WHAT IS NEEDED
Output exactly the lines from the line that has "GET LOW-COST INSURANCE" through the last line of the data below, with no pictures.

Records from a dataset
____________________
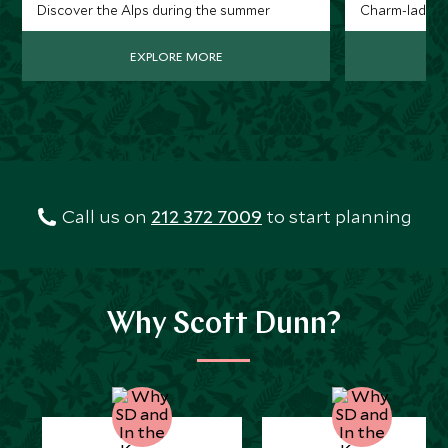
Discover the Alps during the summer
Charm-laden t
EXPLORE MORE
Call us on
212 372 7009
to start planning
Why Scott Dunn?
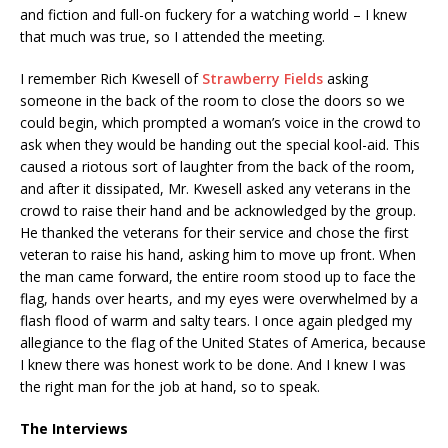
and fiction and full-on fuckery for a watching world – I knew
that much was true, so I attended the meeting.
I remember Rich Kwesell of
Strawberry Fields
asking
someone in the back of the room to close the doors so we
could begin, which prompted a woman’s voice in the crowd to
ask when they would be handing out the special kool-aid. This
caused a riotous sort of laughter from the back of the room,
and after it dissipated, Mr. Kwesell asked any veterans in the
crowd to raise their hand and be acknowledged by the group.
He thanked the veterans for their service and chose the first
veteran to raise his hand, asking him to move up front. When
the man came forward, the entire room stood up to face the
flag, hands over hearts, and my eyes were overwhelmed by a
flash flood of warm and salty tears. I once again pledged my
allegiance to the flag of the United States of America, because
I knew there was honest work to be done. And I knew I was
the right man for the job at hand, so to speak.
The Interviews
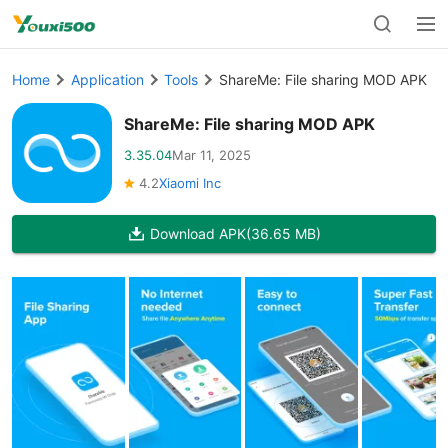
Home
Application
Tools
ShareMe: File sharing MOD APK
ShareMe: File sharing MOD APK
3.35.04
Mar 11, 2025
4.2
Xiaomi Inc
Download APK
(36.65 MB)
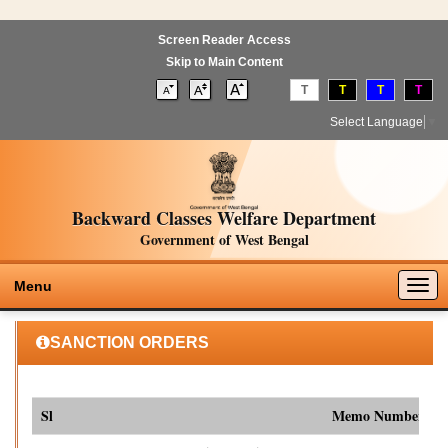
Screen Reader Access
Skip to Main Content
T
T
T
T
Select Language
▼
Backward Classes Welfare Department
Government of West Bengal
Togg
Menu
navig
SANCTION ORDERS
Sl
Memo Number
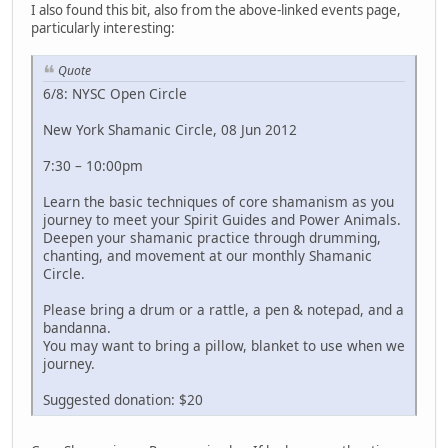
I also found this bit, also from the above-linked events page,
particularly interesting:
Quote
6/8: NYSC Open Circle
New York Shamanic Circle, 08 Jun 2012
7:30 – 10:00pm
Learn the basic techniques of core shamanism as you
journey to meet your Spirit Guides and Power Animals.
Deepen your shamanic practice through drumming,
chanting, and movement at our monthly Shamanic
Circle.
Please bring a drum or a rattle, a pen & notepad, and a
bandanna.
You may want to bring a pillow, blanket to use when we
journey.
Suggested donation: $20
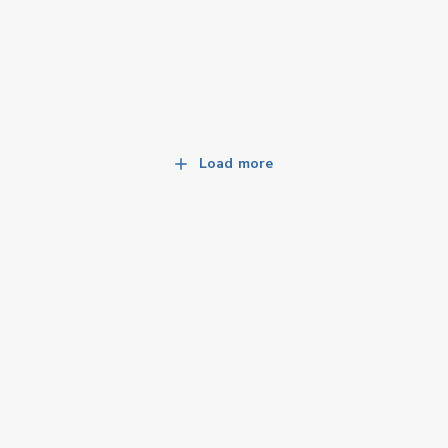
Load more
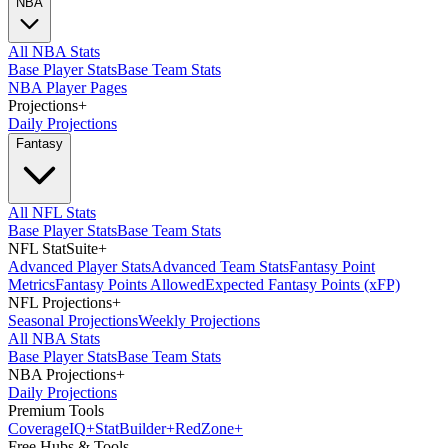
NBA
All NBA Stats
Base Player Stats
Base Team Stats
NBA Player Pages
Projections
+
Daily Projections
Fantasy
All NFL Stats
Base Player Stats
Base Team Stats
NFL StatSuite
+
Advanced Player Stats
Advanced Team Stats
Fantasy Point
Metrics
Fantasy Points Allowed
Expected Fantasy Points (xFP)
NFL Projections
+
Seasonal Projections
Weekly Projections
All NBA Stats
Base Player Stats
Base Team Stats
NBA Projections
+
Daily Projections
Premium Tools
Coverage
IQ
+
Stat
Builder
+
Red
Zone
+
Free Hubs & Tools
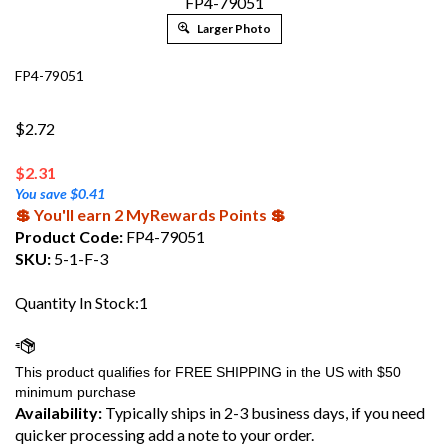
FP4-79051
Larger Photo
FP4-79051
$2.72
$
2.31
You save $0.41
💲 You'll earn 2 MyRewards Points 💲
Product Code:
FP4-79051
SKU:
5-1-F-3
Quantity In Stock:1
Availability:
Typically ships in 2-3 business days, if you need
quicker processing add a note to your order.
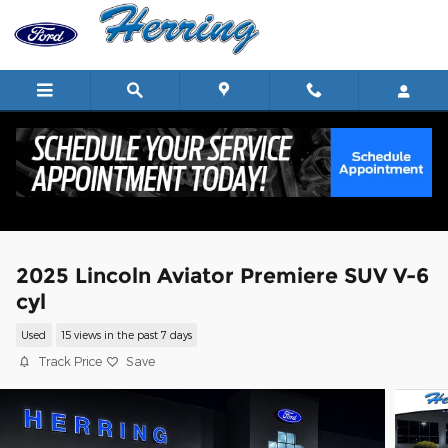
Skip to main content
2025 Lincoln Aviator Premiere SUV V-6
cyl
Used
15 views in the past 7 days
Track Price
Save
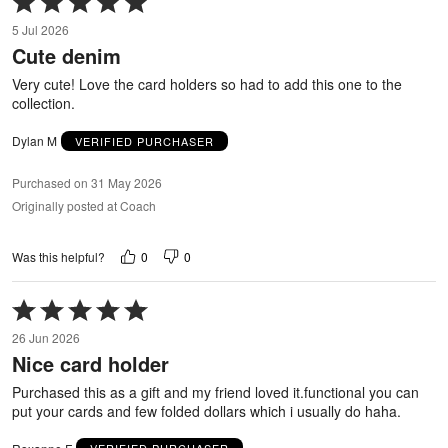
5
5 Jul 2026
out
Cute denim
of
5
Very cute! Love the card holders so had to add this one to the
collection.
Dylan M
VERIFIED PURCHASER
Purchased on 31 May 2026
Originally posted at Coach
0
0
Was this helpful?
Rated
5
26 Jun 2026
out
Nice card holder
of
5
Purchased this as a gift and my friend loved it.functional you can
put your cards and few folded dollars which i usually do haha.
Roxanne F
VERIFIED PURCHASER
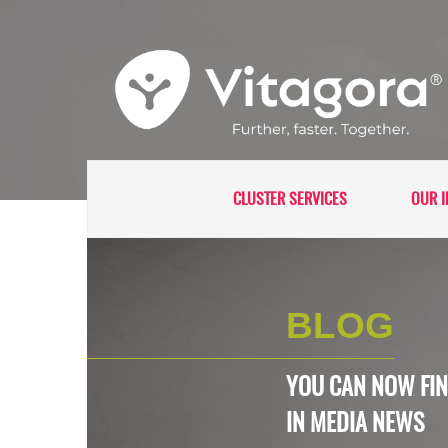
CLUSTER SERVICES
OUR I
BLOG
YOU CAN NOW FIN
IN
MEDIA NEWS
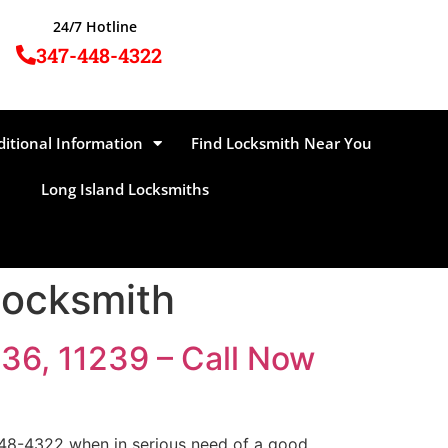
24/7 Hotline
347-448-4322
ditional Information
Find Locksmith Near You
Long Island Locksmiths
Locksmith
36, 11239 – Call Now
448-4322 when in serious need of a good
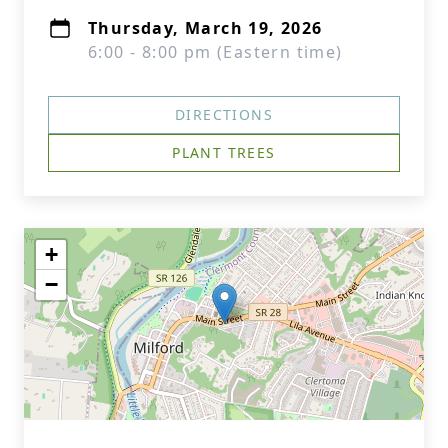
Thursday, March 19, 2026
6:00 - 8:00 pm (Eastern time)
DIRECTIONS
PLANT TREES
+
−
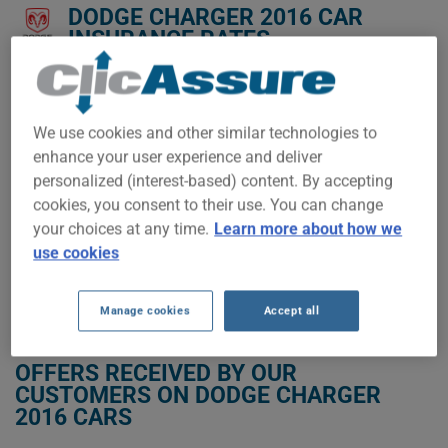
DODGE CHARGER 2016 CAR
INSURANCE RATES.
We don't yet have enough car-insurance data for this
vehicle.
We use cookies and other similar technologies to
Try another model or year, or start a quote for a
enhance your user experience and deliver
personalized price.
personalized (interest-based) content. By accepting
To find the best insurance for your DODGE CHARGER 2016
cookies, you consent to their use. You can change
vehicle, it is more important than ever to compare the
your choices at any time.
Learn more about how we
available options.
use cookies
GET LOW-COST INSURANCE FOR YOUR DODGE CHARGER 2016
Manage cookies
Accept all
OFFERS RECEIVED BY OUR
CUSTOMERS ON DODGE CHARGER
2016 CARS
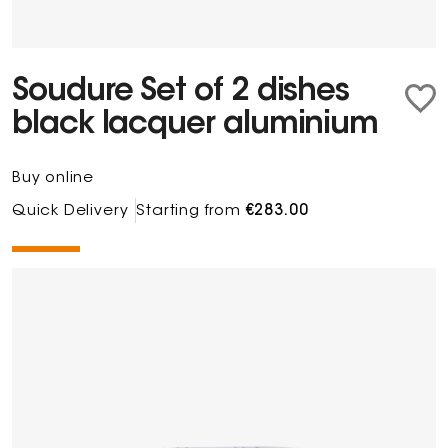
Soudure Set of 2 dishes
black lacquer aluminium
Buy online
Quick Delivery
Starting from
€283.00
____________________
RESPONSE AREA
GET LOW-COST INSURANCE FOR YOUR DODGE CHARGER 2016
Manage cookies
Accept all
OFFERS RECEIVED BY OUR
CUSTOMERS ON DODGE CHARGER
2016 CARS
Soudure Set of 2 dishes
black lacquer aluminium
Buy online
Quick Delivery
Starting from
€283.00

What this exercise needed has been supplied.